What to work on => Lines in the records below that contain the word "plusieurs" must each be copied.

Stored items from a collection
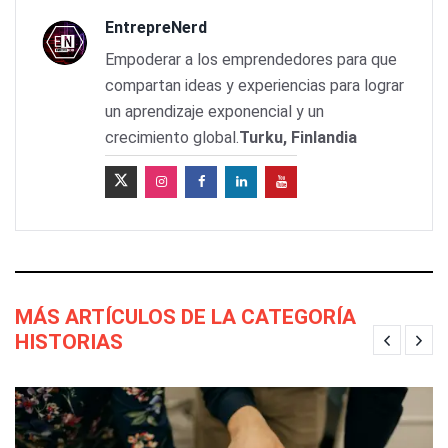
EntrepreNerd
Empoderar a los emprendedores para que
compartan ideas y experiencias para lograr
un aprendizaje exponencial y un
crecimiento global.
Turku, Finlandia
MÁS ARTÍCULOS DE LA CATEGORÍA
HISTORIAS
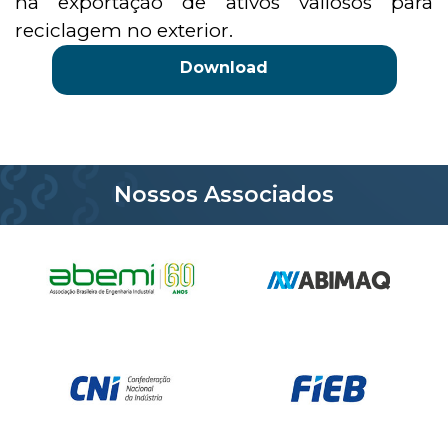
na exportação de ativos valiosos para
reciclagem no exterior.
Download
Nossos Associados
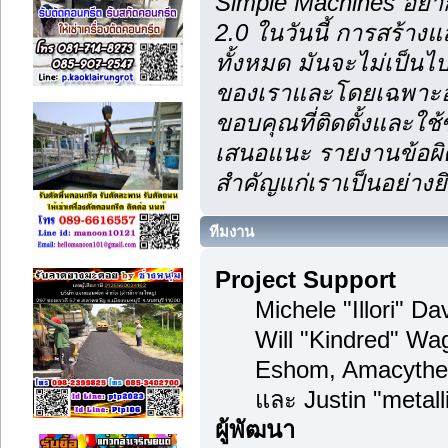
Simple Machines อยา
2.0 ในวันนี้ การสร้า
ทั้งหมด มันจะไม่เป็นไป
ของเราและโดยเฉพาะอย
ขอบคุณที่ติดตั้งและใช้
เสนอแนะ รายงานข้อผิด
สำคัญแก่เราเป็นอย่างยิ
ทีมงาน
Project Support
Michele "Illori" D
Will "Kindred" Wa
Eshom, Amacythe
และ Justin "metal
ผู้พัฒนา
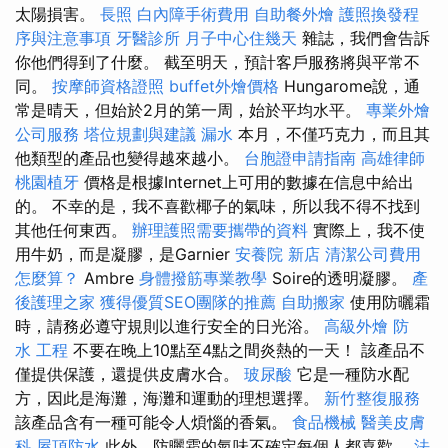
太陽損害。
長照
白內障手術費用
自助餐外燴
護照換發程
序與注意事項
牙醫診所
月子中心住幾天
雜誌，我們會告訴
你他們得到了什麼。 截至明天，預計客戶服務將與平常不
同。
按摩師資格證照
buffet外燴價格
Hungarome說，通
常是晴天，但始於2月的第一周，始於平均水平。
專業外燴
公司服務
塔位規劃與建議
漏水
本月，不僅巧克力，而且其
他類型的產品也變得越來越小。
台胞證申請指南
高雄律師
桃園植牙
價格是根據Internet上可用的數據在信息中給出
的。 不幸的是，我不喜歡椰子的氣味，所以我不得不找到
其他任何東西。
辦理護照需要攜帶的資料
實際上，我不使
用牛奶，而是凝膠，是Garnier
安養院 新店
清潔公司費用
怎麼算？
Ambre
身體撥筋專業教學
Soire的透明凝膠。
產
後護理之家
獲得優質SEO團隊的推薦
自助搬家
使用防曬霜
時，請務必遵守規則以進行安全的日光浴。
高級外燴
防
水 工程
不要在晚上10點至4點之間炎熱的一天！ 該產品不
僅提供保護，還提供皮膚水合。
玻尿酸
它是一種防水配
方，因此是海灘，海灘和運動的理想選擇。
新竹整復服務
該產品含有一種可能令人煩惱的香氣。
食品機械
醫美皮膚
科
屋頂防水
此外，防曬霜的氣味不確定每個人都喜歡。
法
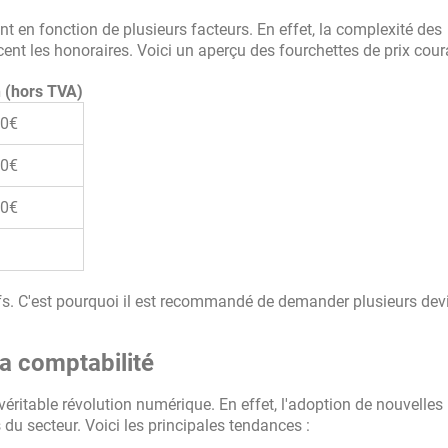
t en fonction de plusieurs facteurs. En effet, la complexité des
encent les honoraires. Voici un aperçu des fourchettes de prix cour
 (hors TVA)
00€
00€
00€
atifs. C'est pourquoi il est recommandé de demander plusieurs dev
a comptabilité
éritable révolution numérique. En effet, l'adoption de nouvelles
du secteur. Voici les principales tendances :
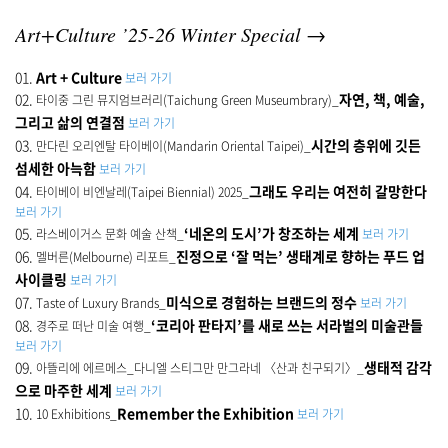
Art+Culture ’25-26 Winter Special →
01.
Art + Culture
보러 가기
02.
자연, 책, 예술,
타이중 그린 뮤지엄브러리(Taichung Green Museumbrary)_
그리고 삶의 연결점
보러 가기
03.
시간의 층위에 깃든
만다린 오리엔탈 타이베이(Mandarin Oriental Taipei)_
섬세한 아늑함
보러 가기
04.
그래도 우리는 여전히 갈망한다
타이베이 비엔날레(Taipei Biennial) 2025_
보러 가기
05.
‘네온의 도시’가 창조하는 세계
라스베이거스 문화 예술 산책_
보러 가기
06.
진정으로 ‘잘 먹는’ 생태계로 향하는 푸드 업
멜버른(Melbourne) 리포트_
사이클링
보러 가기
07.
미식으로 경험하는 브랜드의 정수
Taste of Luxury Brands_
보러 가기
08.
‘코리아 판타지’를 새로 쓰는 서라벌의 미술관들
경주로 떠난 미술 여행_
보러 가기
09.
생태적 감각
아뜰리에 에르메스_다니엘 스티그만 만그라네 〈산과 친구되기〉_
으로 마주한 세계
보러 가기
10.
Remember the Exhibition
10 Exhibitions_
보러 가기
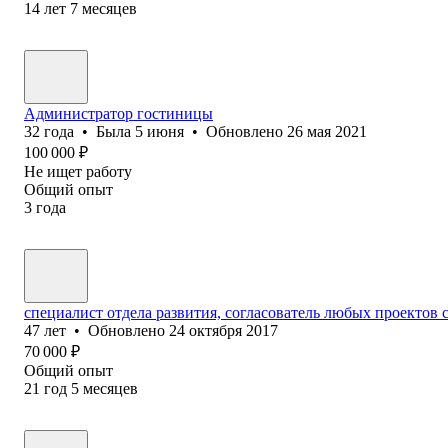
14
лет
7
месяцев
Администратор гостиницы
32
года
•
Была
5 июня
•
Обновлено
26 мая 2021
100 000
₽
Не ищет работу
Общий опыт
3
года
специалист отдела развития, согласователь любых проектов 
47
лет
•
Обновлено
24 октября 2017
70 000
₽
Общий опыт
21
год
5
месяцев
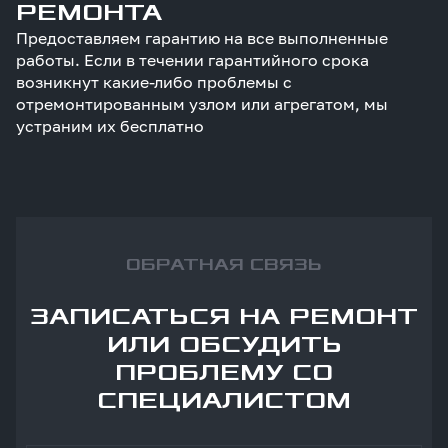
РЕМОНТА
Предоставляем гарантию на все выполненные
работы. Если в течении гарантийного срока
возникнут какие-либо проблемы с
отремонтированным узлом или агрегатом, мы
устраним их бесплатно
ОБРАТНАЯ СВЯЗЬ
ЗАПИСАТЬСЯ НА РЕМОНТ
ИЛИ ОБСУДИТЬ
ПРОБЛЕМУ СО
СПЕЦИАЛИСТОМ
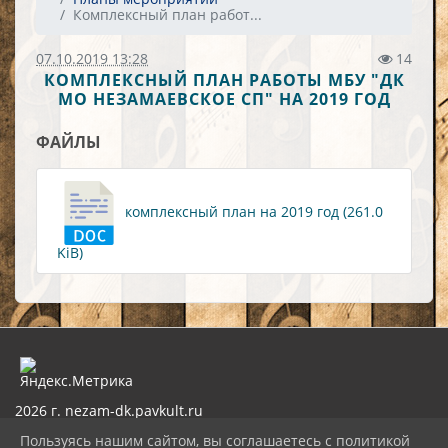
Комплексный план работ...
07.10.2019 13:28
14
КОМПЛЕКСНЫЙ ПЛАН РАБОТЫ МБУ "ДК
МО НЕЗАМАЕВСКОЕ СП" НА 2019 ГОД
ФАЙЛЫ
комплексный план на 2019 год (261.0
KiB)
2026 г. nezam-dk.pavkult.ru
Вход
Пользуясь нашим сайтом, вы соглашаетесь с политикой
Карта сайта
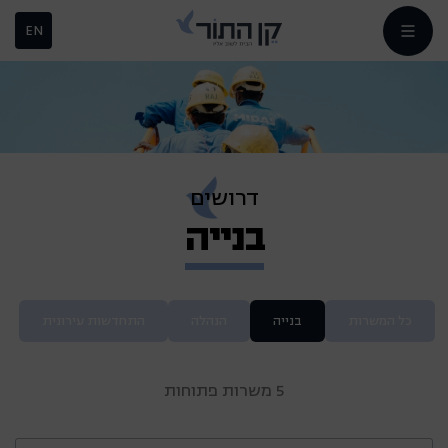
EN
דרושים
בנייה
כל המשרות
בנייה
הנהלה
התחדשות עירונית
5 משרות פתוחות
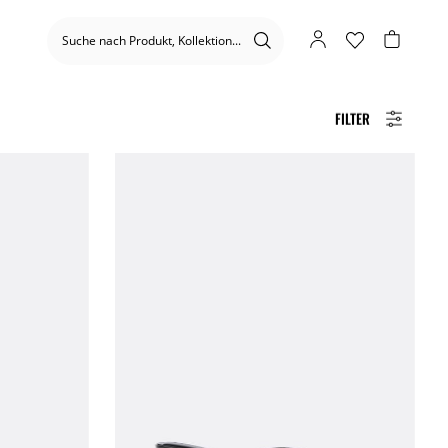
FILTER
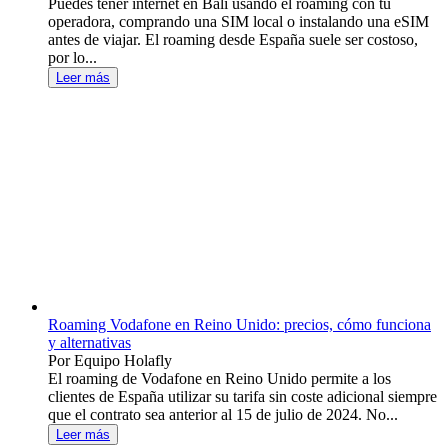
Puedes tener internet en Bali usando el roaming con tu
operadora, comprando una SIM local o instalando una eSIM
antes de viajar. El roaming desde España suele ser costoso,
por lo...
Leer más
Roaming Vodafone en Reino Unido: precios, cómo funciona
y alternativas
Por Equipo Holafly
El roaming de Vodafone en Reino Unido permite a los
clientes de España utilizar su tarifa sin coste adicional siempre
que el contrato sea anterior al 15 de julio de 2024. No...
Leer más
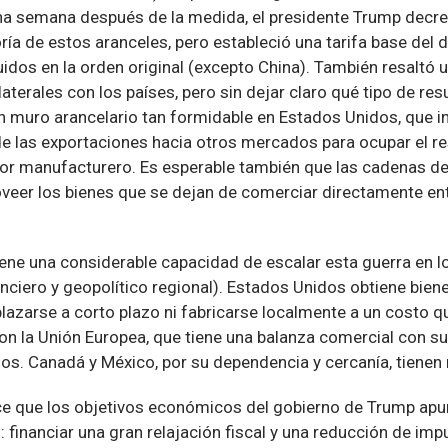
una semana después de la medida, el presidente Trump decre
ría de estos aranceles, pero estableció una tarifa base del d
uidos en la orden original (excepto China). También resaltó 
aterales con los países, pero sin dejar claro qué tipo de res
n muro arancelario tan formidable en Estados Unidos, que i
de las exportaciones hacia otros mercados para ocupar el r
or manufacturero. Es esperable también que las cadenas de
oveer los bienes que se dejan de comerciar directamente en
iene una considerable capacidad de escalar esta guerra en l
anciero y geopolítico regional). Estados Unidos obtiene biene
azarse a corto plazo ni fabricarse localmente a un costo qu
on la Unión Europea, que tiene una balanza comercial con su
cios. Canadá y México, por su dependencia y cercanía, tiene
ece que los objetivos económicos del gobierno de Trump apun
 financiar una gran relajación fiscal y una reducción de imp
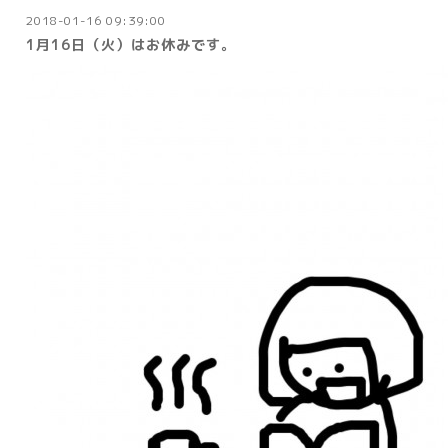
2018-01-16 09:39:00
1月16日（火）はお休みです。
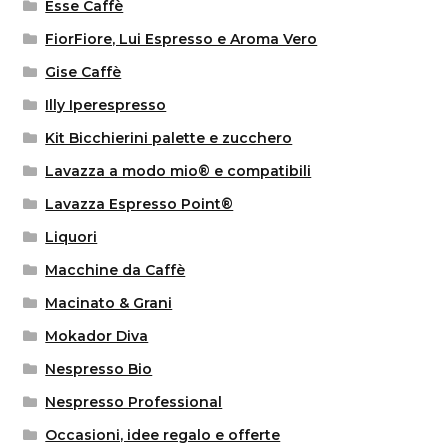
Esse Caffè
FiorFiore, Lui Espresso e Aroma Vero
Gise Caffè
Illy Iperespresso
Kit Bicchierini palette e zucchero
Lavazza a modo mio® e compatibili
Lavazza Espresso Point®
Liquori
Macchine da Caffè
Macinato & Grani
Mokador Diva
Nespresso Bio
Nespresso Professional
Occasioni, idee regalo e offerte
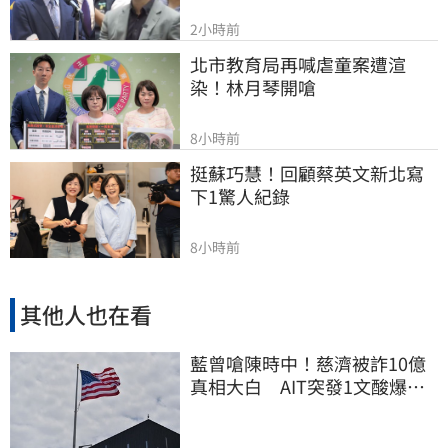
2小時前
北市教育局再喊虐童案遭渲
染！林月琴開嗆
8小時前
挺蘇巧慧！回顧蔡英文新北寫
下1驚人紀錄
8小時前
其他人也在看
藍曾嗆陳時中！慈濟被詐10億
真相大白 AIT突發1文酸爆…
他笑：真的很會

Solution =>
t en fonction de plusieurs facteurs. En effet, la complexité des
atifs. C'est pourquoi il est recommandé de demander plusieurs dev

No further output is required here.